Let’s first make a clear difference between deploying database objects and deploying an entire application.

When you work on a project, you deploy modeling content to the HDI container on a regular basis, in order to test it, check dependencies, and so on. This is something you trigger from SAP Business Application Studio. To do that, you need to have a modeler role for the space in which the HDI container bound to your HDB module sits.

When you deploy an HDB module (or some of its individual source files), if the deployment is successful, the corresponding runtime objects are generated in the HDI container, running in the corresponding development space.

On the other hand, deploying an application is something you do in a target space at a specific point in time, for example, to test the application in a QA environment or set the application to production. Deploying an application can be done outside of SAP Business Application Studio. The user who deploys the application doesn't need to have a developer role in the target space.

To deploy your modeling content to a target environment, such as QA or PROD, you must do the following:

  1. Build the HDB modules.
  2. Build the entire project in order to generate an MTA archive file (.mtar).
  3. Export the MTA archive.
  4. Deploy the MTA archive to the target landscape.

Between steps 3 and 4, you must, of course, make the MTA archive file available to the target landscape, for example, by copying the file to a specific folder or using a dedicated transport tool.

Note

As you see from the figure, Deploying Models, SAP Business Application Studio isn’t involved during the deployment (step 4) on the target landscape. In particular, you don't need to create and build the project in the target landscape.

Source Files for Deployment

The key source file for application deployment is generated by a build operation at the project level in SAP Business Application Studio. This creates a .mtar (MTA archive) file, which is technically a .rar compressed file. This file is named <Application ID>_<version>.mtar and can be found in your workspace, in the folder mta_archives. This archive contains the file mtad.yaml, which is an equivalent of the mta.yaml file but specific to application deployment.
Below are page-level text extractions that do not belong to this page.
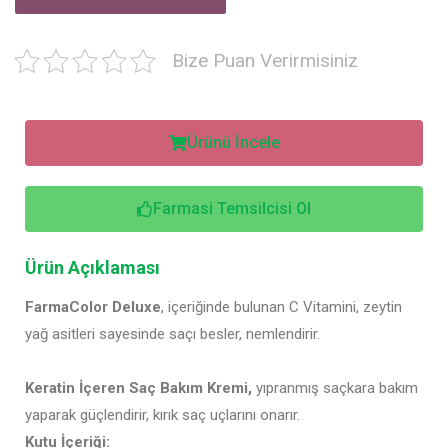
Bize Puan Verirmisiniz
Ürünü İncele
Farmasi Temsilcisi Ol
Ürün Açıklaması
FarmaColor Deluxe
, içeriğinde bulunan C Vitamini, zeytin
yağ asitleri sayesinde saçı besler, nemlendirir.
Keratin İçeren Saç Bakım Kremi,
yıpranmış saçkara bakım
yaparak güçlendirir, kırık saç uçlarını onarır.
Kutu İçeriği:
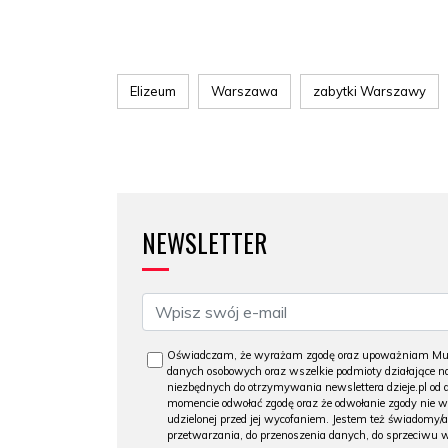
Elizeum
Warszawa
zabytki Warszawy
NEWSLETTER
Oświadczam, że wyrażam zgodę oraz upoważniam Muzeu
danych osobowych oraz wszelkie podmioty działające na
niezbędnych do otrzymywania newslettera dzieje.pl od
momencie odwołać zgodę oraz że odwołanie zgody nie 
udzielonej przed jej wycofaniem. Jestem też świadomy/a
przetwarzania, do przenoszenia danych, do sprzeciwu 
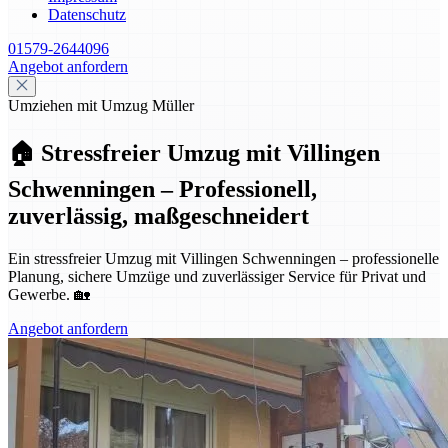
Datenschutz
01579-2644096
Angebot anfordern
Umziehen mit Umzug Müller
🏠 Stressfreier Umzug mit Villingen
Schwenningen – Professionell,
zuverlässig, maßgeschneidert
Ein stressfreier Umzug mit Villingen Schwenningen – professionelle
Planung, sichere Umzüge und zuverlässiger Service für Privat und
Gewerbe. 🏡
Angebot anfordern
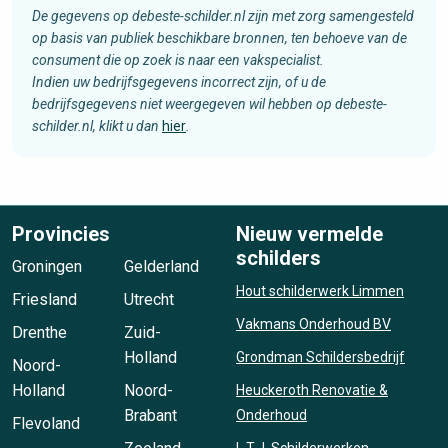
De gegevens op debeste-schilder.nl zijn met zorg samengesteld
op basis van publiek beschikbare bronnen, ten behoeve van de
consument die op zoek is naar een vakspecialist.
Indien uw bedrijfsgegevens incorrect zijn, of u de
bedrijfsgegevens niet weergegeven wil hebben op debeste-
schilder.nl, klikt u dan
hier
.
Provincies
Nieuw vermelde
schilders
Groningen
Gelderland
Hout schilderwerk Limmen
Friesland
Utrecht
Vakmans Onderhoud BV
Drenthe
Zuid-
Holland
Grondman Schildersbedrijf
Noord-
Holland
Noord-
Heuckeroth Renovatie &
Brabant
Onderhoud
Flevoland
L.T.J. Schilderwerken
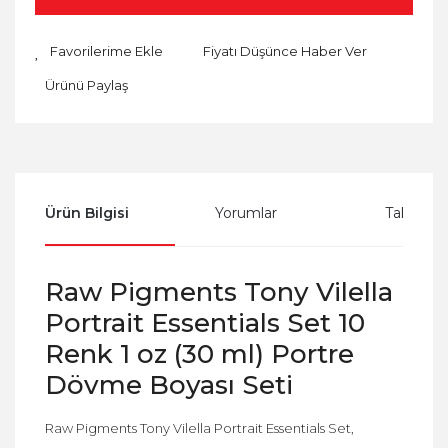
Fiyatı Düşünce Haber Ver
Ürünü Paylaş
Ürün Bilgisi
Yorumlar
Taksit Se
Raw Pigments Tony Vilella
Portrait Essentials Set 10
Renk 1 oz (30 ml) Portre
Dövme Boyası Seti
Raw Pigments Tony Vilella Portrait Essentials Set,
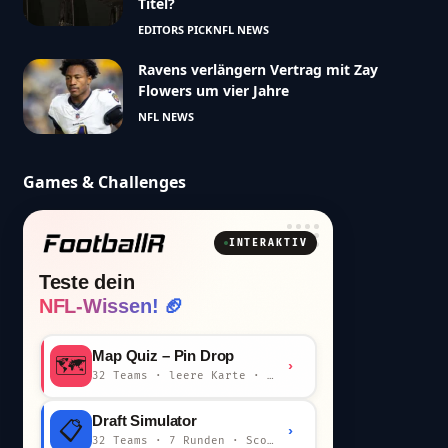
Titel?
EDITORS PICK
NFL NEWS
Ravens verlängern Vertrag mit Zay
Flowers um vier Jahre
NFL NEWS
Games & Challenges
INTERAKTIV
Teste dein
NFL-Wissen! 🏈
Map Quiz – Pin Drop
🗺️
›
32 Teams · leere Karte · km-Wertung
Draft Simulator
📋
›
32 Teams · 7 Runden · Scout-Kommentar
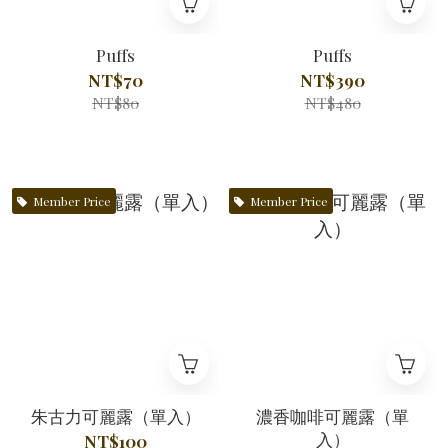
Puffs
Puffs
NT$70
NT$390
NT$80
NT$480
Member Price
Member Price
朱古力可麗露（單入）
濃香咖啡可麗露（單
入）
NT$100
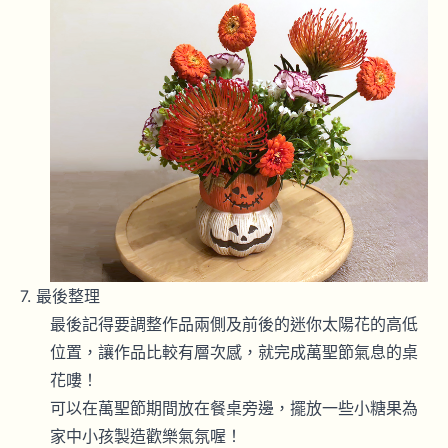
最後整理
最後記得要調整作品兩側及前後的迷你太陽花的高低
位置，讓作品比較有層次感，就完成萬聖節氣息的桌
花嘍！
可以在萬聖節期間放在餐桌旁邊，擺放一些小糖果為
家中小孩製造歡樂氣氛喔！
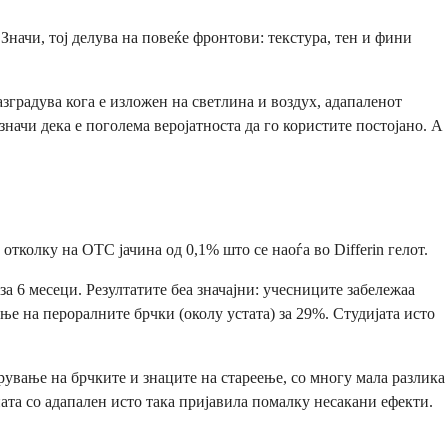
Значи, тој делува на повеќе фронтови: текстура, тен и фини
азградува кога е изложен на светлина и воздух, адапаленот
начи дека е поголема веројатноста да го користите постојано. А
отколку на OTC јачина од 0,1% што се наоѓа во Differin гелот.
за 6 месеци. Резултатите беа значајни: учесниците забележаа
е на пероралните брчки (околу устата) за 29%. Студијата исто
рување на брчките и знаците на стареење, со многу мала разлика
ата со адапален исто така пријавила помалку несакани ефекти.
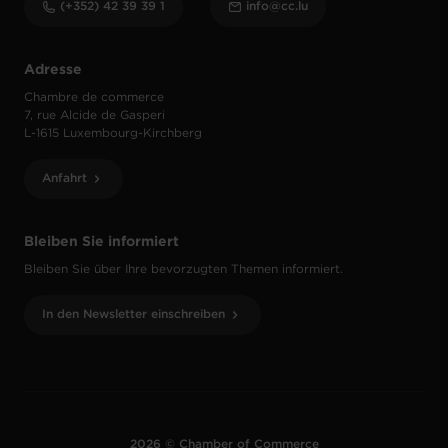
(+352) 42 39 39 1
info@cc.lu
Adresse
Chambre de commerce
7, rue Alcide de Gasperi
L-1615 Luxembourg-Kirchberg
Anfahrt
Bleiben Sie informiert
Bleiben Sie über Ihre bevorzugten Themen informiert.
In den Newsletter einschreiben
2026 © Chamber of Commerce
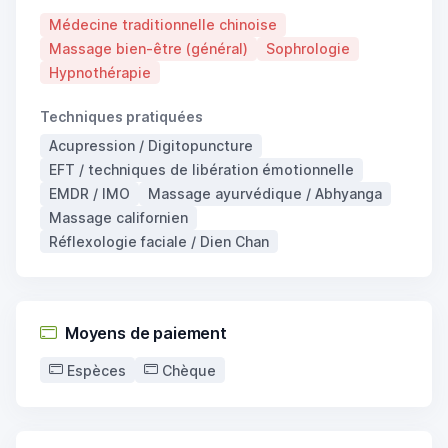
Médecine traditionnelle chinoise
Massage bien-être (général)
Sophrologie
Hypnothérapie
Techniques pratiquées
Acupression / Digitopuncture
EFT / techniques de libération émotionnelle
EMDR / IMO
Massage ayurvédique / Abhyanga
Massage californien
Réflexologie faciale / Dien Chan
Moyens de paiement
Espèces
Chèque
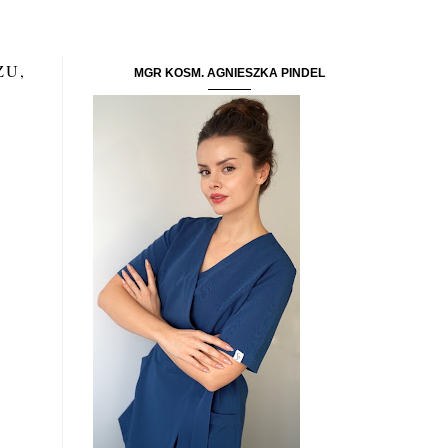
ŻU,
MGR KOSM. AGNIESZKA PINDEL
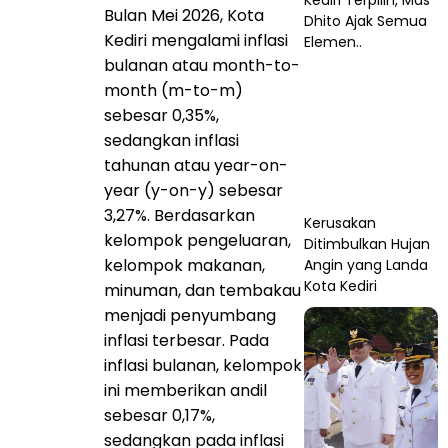
Kediri Terpilih, Mas
Bulan Mei 2026, Kota
Dhito Ajak Semua
Kediri mengalami inflasi
Elemen..
bulanan atau month-to-
month (m-to-m)
sebesar 0,35%,
sedangkan inflasi
tahunan atau year-on-
year (y-on-y) sebesar
3,27%. Berdasarkan
Kerusakan
kelompok pengeluaran,
Ditimbulkan Hujan
kelompok makanan,
Angin yang Landa
Kota Kediri
minuman, dan tembakau
menjadi penyumbang
inflasi terbesar. Pada
inflasi bulanan, kelompok
ini memberikan andil
sebesar 0,17%,
sedangkan pada inflasi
Another important (though, optional) file used for deployment is the .mtaext file. This is an extension file in which the space administrator who deploys the application can specify additions or modifications to the mtad.yaml file in order to pass the relevant parameters for the target environment during deployment. Typical examples of what you can specify in the extension file include the following:

  • The name you want to give to the HDI container schema

  • The actual name of a user-provided service in the target environment

  • The actual name of another HDI container service in the target environment

To generate the .mtar file you open a Terminal session in SAP Business Application Studio and type the command mbt build. Make sure you navigate to the root folder of the project you want to build before executing this command. From the root project folder, use the command cd to change directories, for example, cd my_app.

The name of the HDI containers created during the deployment of your application is also an important parameter. This is the name of the HDI container resource declared in the mta.yaml file (by default, when you create the HDB module, hdi-<HDB_module_name>).